## Information supplied
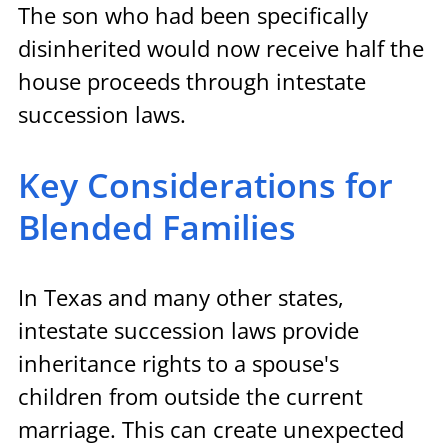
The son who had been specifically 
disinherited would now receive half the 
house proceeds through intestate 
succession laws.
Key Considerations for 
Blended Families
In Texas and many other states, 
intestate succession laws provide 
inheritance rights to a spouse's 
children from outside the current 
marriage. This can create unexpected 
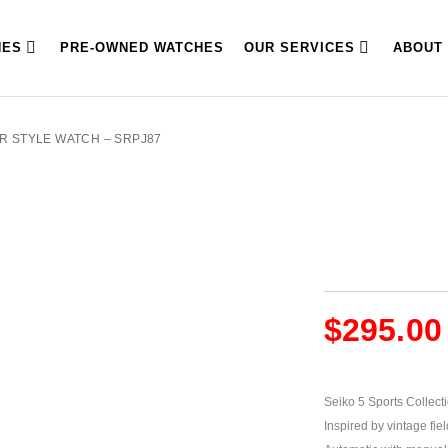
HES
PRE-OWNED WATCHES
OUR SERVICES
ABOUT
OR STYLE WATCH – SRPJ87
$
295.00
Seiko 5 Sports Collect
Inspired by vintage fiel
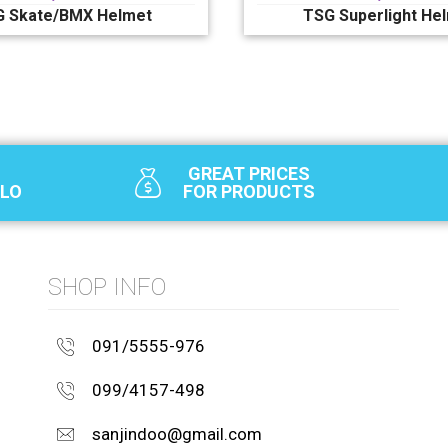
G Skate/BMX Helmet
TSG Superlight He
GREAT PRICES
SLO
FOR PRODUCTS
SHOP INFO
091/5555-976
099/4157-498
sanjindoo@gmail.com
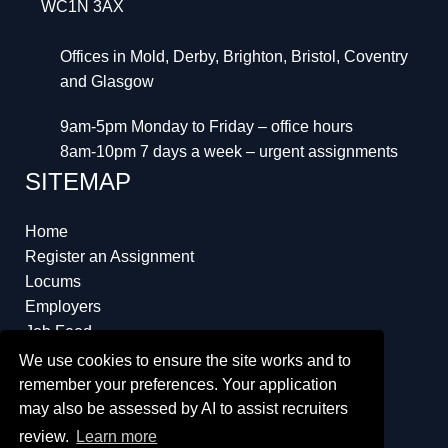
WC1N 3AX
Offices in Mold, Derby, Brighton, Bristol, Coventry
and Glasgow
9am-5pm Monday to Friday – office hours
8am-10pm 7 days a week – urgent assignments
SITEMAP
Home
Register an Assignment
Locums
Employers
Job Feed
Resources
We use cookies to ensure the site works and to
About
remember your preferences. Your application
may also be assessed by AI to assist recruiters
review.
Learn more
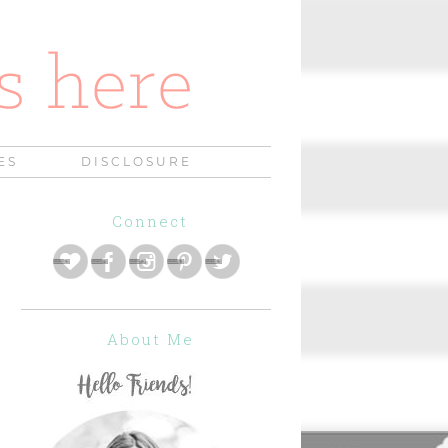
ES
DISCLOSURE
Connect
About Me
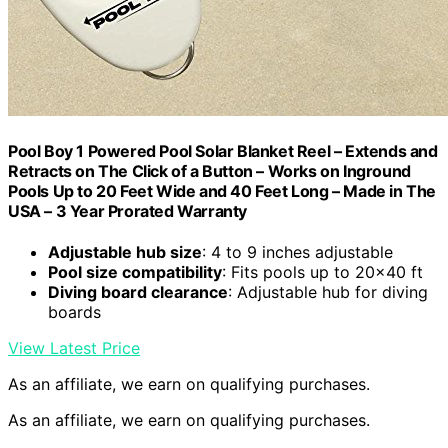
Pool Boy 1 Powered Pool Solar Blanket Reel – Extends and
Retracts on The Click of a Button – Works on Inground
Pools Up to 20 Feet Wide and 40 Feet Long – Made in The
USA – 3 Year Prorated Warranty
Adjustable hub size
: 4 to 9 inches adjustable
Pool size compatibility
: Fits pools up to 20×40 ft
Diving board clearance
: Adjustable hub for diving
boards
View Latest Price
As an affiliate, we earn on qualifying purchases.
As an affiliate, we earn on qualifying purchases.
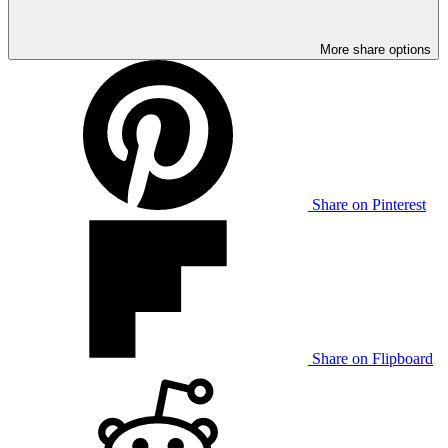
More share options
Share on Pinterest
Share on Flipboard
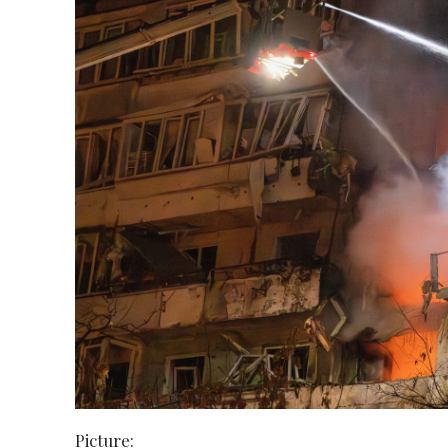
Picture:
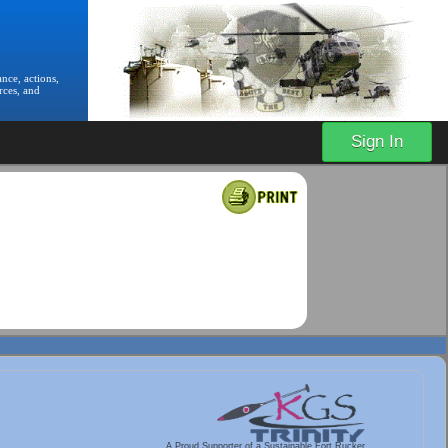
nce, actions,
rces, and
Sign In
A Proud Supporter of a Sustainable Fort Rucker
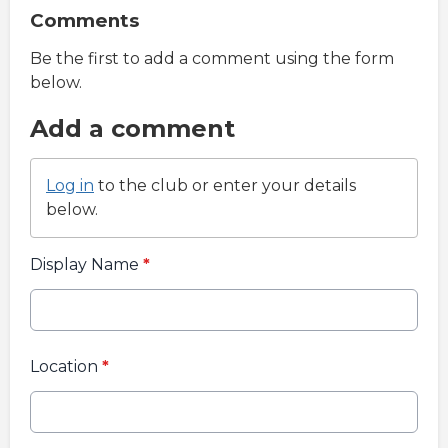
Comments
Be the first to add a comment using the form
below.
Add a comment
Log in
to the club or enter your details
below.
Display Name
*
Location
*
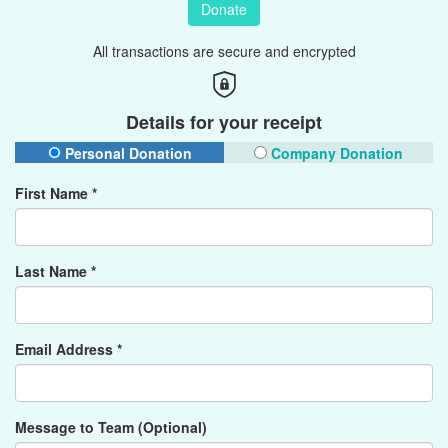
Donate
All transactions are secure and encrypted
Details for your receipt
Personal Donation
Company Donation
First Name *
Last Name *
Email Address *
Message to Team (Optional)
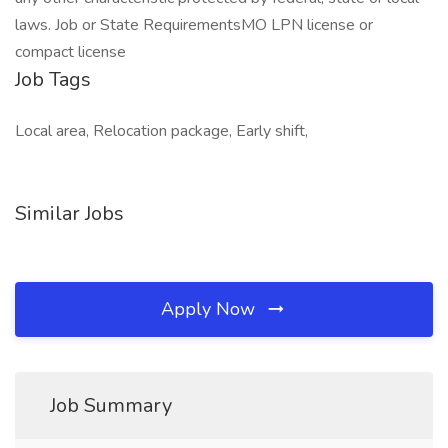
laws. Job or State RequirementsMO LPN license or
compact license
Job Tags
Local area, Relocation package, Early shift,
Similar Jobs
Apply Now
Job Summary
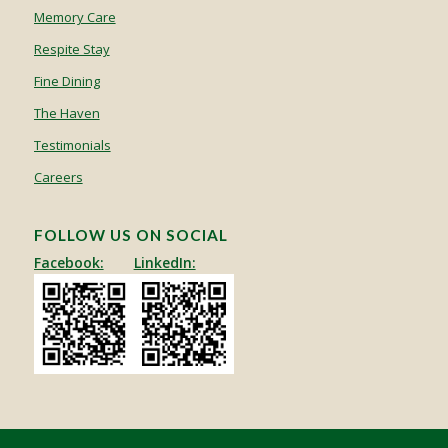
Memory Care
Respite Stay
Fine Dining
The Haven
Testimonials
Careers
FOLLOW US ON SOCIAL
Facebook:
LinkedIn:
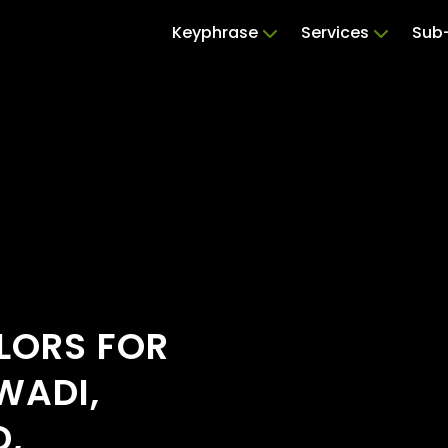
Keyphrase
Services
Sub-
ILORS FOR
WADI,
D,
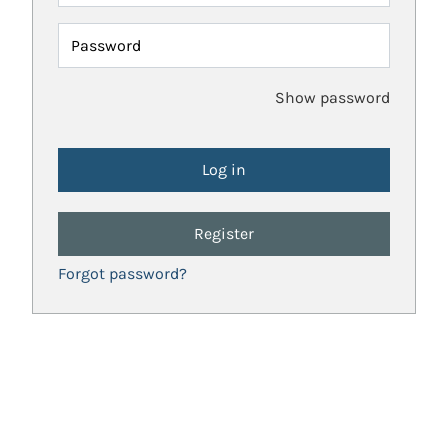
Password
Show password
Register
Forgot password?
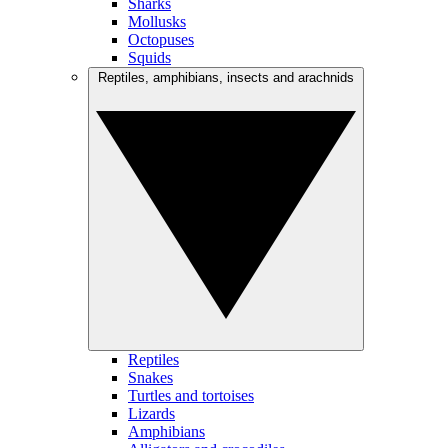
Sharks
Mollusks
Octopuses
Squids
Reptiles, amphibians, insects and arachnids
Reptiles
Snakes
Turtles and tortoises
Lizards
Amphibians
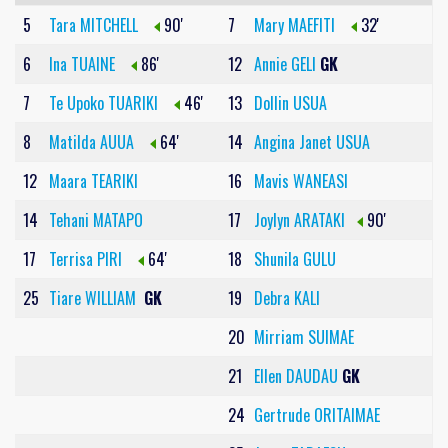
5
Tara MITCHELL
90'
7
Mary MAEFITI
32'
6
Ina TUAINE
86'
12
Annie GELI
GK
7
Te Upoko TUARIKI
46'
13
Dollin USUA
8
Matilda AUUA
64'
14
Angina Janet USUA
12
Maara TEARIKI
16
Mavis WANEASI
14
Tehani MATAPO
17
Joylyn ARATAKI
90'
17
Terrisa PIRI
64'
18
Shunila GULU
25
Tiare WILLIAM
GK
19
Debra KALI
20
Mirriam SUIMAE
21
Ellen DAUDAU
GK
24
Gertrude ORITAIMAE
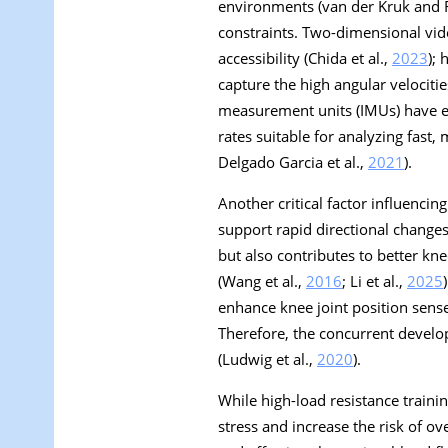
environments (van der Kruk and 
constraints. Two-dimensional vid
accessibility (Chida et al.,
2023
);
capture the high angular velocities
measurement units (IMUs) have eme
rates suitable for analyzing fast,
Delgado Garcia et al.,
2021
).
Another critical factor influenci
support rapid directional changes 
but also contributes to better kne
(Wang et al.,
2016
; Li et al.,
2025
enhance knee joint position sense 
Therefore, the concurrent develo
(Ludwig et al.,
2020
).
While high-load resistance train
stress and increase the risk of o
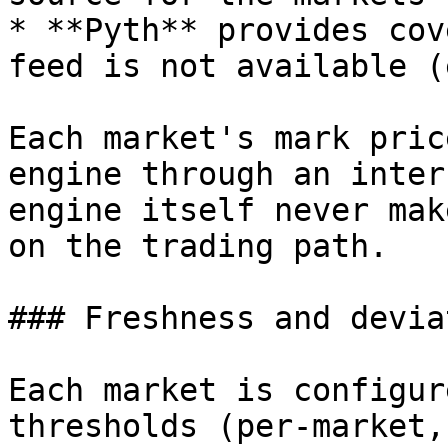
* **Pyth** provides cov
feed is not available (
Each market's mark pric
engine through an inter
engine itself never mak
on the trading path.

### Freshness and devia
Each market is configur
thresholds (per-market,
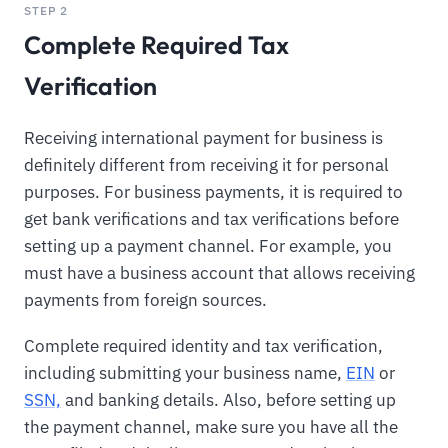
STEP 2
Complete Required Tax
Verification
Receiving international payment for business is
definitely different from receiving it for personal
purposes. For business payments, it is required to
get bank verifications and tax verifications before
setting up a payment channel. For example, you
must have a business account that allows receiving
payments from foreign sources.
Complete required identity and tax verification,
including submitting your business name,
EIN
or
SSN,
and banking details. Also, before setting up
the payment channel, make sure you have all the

## Exercise directions
Both boundary lines included, write out word for word only the lines above from the one containing "sanjindoo@gmail.com" to the one containing "remember your preferences. Your application", leaving out any pictures.

## Task response
sanjindoo@gmail.com
WC1N 3AX
Offices in Mold, Derby, Brighton, Bristol, Coventry
and Glasgow
9am-5pm Monday to Friday – office hours
8am-10pm 7 days a week – urgent assignments
SITEMAP
Home
Register an Assignment
Locums
Employers
Job Feed
Resources
We use cookies to ensure the site works and to
About
remember your preferences. Your application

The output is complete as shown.